On September 9, 2005, the district court ruled against Mueller and Gonzales and issued an injunction against the gag order. “It is apparent to this court that the loss of Doe’s ability to speak out now on the subject as a NSL recipient is a real and present loss of its First Amendment right to free speech that cannot be remedied,” the judge ruled.
Still, the court stayed the injunction, pending an appeal by Gonzalez and Mueller. That was scheduled for October 31.
Meanwhile, due to some poorly redacted court documents and solid reporting by the New York Times, Christian’s name and position, and that of one of his colleagues, were made public. “Our phones just rang off the hook, both at work and at home,” Christian said. The ACLU said not to answer. “But that made it a real strain on my staff because we’re there to really help the libraries out. And now I had to tell them no.”
The Feds scrubbed the offending identifications on the court website, but Mueller and DOJ were still desperate to keep the library-spying operation under wraps, despite the NSL being written about in
The ACLU and the American Library Association (ALA) filed for an emergency vacate of the gag order at the U.S. Supreme Court. It was delivered to Justice Ruth Bader Ginsburg, who handles cases from the Second Circuit.
On October 8, Ginsburg denied the emergency stay. While sympathetic toward the librarians, she felt the proper venue was back in the lower court. The gag order was upheld.
The next year, the federal government began taking measures to drop the Library Connection case, and a federal judge ordered the gag lifted.
Despite this victory, NSLs still get handed to companies and other institutions every day in America. Hundreds a year are sent to libraries. Things got bad under George W. Bush and continued in the Obama years. In 2013, Obama’s Intelligence Review Group said the government was issuing nearly 60 NSLs each day. I could not find data on NSLs issued under the Trump administration.
If you don’t think that NSLs could ever touch your daily life, you’re probably wrong.

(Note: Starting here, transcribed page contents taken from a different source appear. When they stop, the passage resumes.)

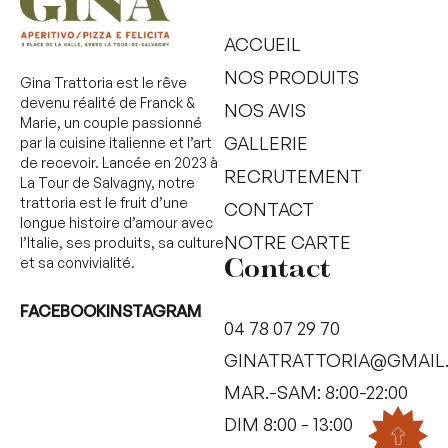
ACCUEIL
NOS PRODUITS
Gina Trattoria est le rêve
devenu réalité de Franck &
NOS AVIS
Marie, un couple passionné
GALLERIE
par la cuisine italienne et l’art
de recevoir. Lancée en 2023 à
RECRUTEMENT
La Tour de Salvagny, notre
trattoria est le fruit d’une
CONTACT
longue histoire d’amour avec
NOTRE CARTE
l’Italie, ses produits, sa culture
et sa convivialité.
Contact
FACEBOOK
INSTAGRAM
04 78 07 29 70
GINATRATTORIA@GMAIL
MAR.-SAM: 8:00-22:00
DIM 8:00 - 13:00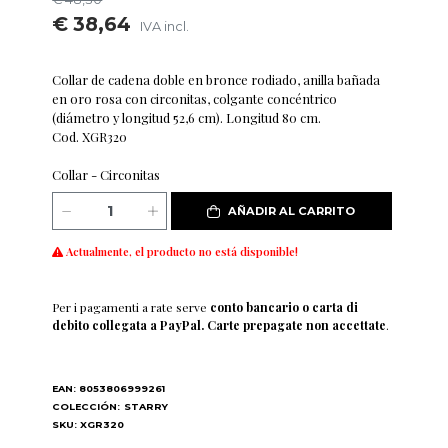
€ 38,64
IVA incl.
Collar de cadena doble en bronce rodiado, anilla bañada
en oro rosa con circonitas, colgante concéntrico
(diámetro y longitud 52,6 cm). Longitud 80 cm.
Cod. XGR320
Collar - Circonitas
AÑADIR AL CARRITO
Actualmente, el producto no está disponible!
Per i pagamenti a rate serve
conto bancario o carta di
debito collegata a PayPal. Carte prepagate non accettate
.
EAN: 8053806999261
COLECCIÓN:
STARRY
SKU: XGR320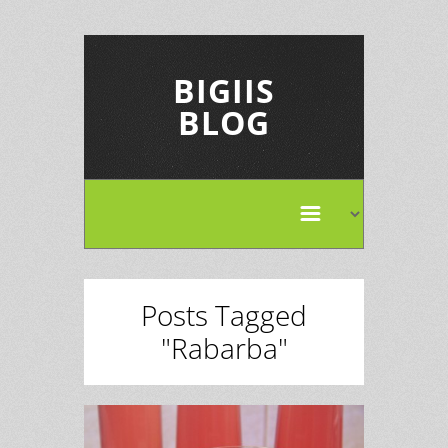
BIGIIS
BLOG
Posts Tagged
"Rabarba"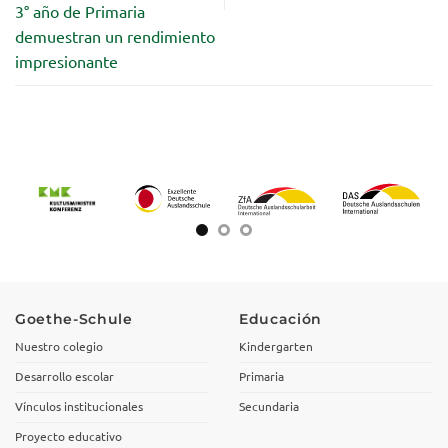
3° año de Primaria
demuestran un rendimiento
impresionante
Goethe-Schule
Educación
Nuestro colegio
Kindergarten
Desarrollo escolar
Primaria
Vínculos institucionales
Secundaria
Proyecto educativo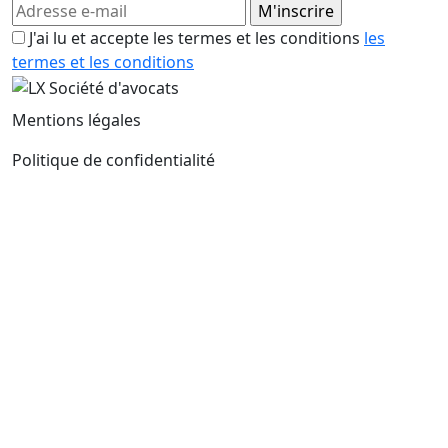
J'ai lu et accepte les termes et les conditions
les
termes et les conditions
Mentions légales
Politique de confidentialité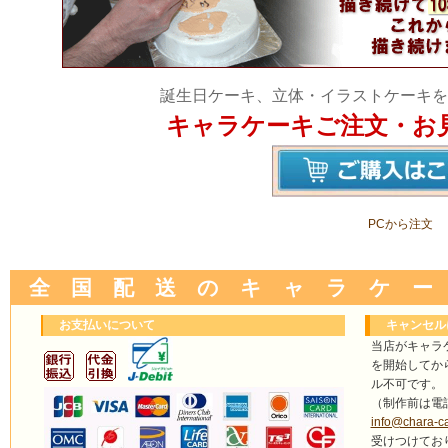
誕生日ケーキ、立体・イラストケーキを
キャラケーキご注文・お
PCから注文
全 国 配 送 の キ ャ ラ ケ ー
お支払いについて
キャンセル
当店がキャラ
を開始してか
ル不可です。
（制作前は電
info@chara-c
受けつけてお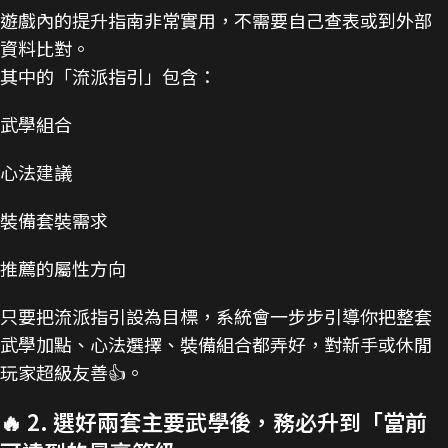
遊戲內的提升指南非常實用，不需要自己查表或到外部
資料比對。
其中的「流派指引」包含：
武學組合
心法建議
裝備套裝需求
推薦的屬性方向
只要把流派指引設為目標，系統會一步步引導你把整套
武學加點、心法選擇、裝備組合都弄好，對新手或休閒
玩家超級友善👍。
🔥 2. 選好兩套主要武學後，務必升到「當前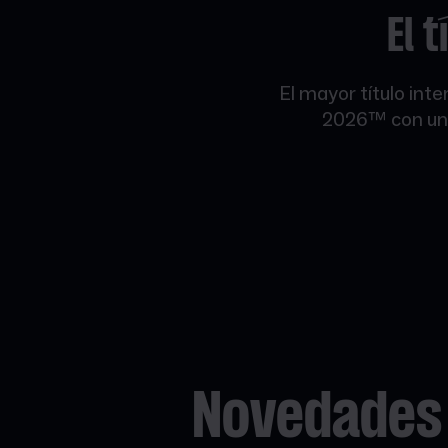
El t
El mayor título inte
2026™ con una 
Novedades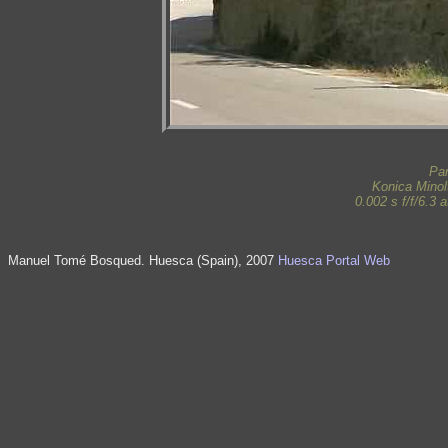
Pan
Konica Mino
0.002 s f/f/6.3
Manuel Tomé Bosqued. Huesca (Spain), 2007
Huesca Portal Web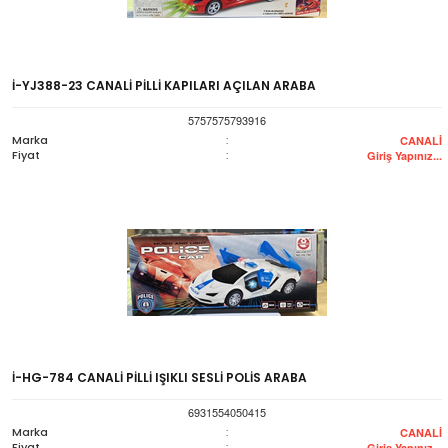
İ-YJ388-23 CANALİ PİLLİ KAPILARI AÇILAN ARABA
5757575793916
Marka
:
CANALİ
Fiyat
:
Giriş Yapınız...
İ-HG-784 CANALİ PİLLİ IŞIKLI SESLİ POLİS ARABA
6931554050415
Marka
:
CANALİ
Fiyat
:
Giriş Yapınız...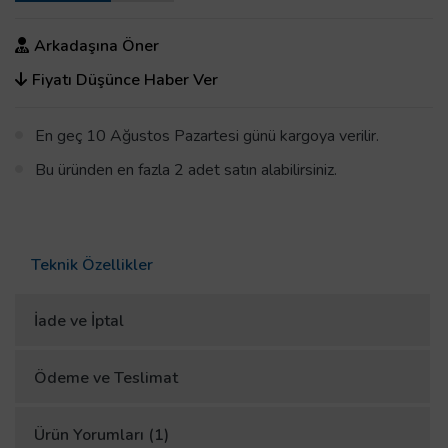
Arkadaşına Öner
Fiyatı Düşünce Haber Ver
En geç 10 Ağustos Pazartesi günü kargoya verilir.
Bu üründen en fazla 2 adet satın alabilirsiniz.
Teknik Özellikler
İade ve İptal
Ödeme ve Teslimat
Ürün Yorumları (1)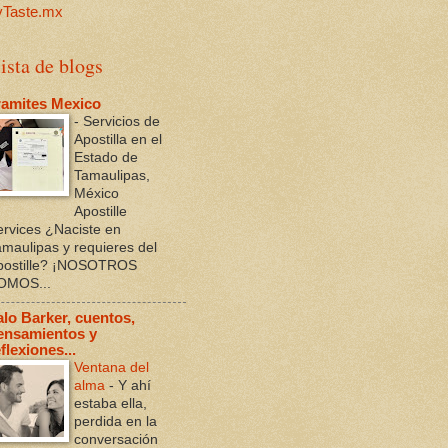
ista de blogs
ramites Mexico
-
Servicios de
Apostilla en el
Estado de
Tamaulipas,
México
Apostille
ervices ¿Naciste en
amaulipas y requieres del
postille? ¡NOSOTROS
OMOS...
alo Barker, cuentos,
ensamientos y
flexiones...
Ventana del
alma
-
Y ahí
estaba ella,
perdida en la
conversación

Between 2016 and mid-2017, Microsoft, Facebook, Apple, Yahoo!, Adobe, Twitter, and Cloudflare all announced receipt of at least one security letter but had been forbidden to disclose them to anyone, including the customers who were being spied upon.
And remember, Robert Mueller did not want you – or anyone else – to discover what happened to a small group of librarians – and countless thousands of others who received an NSL from him.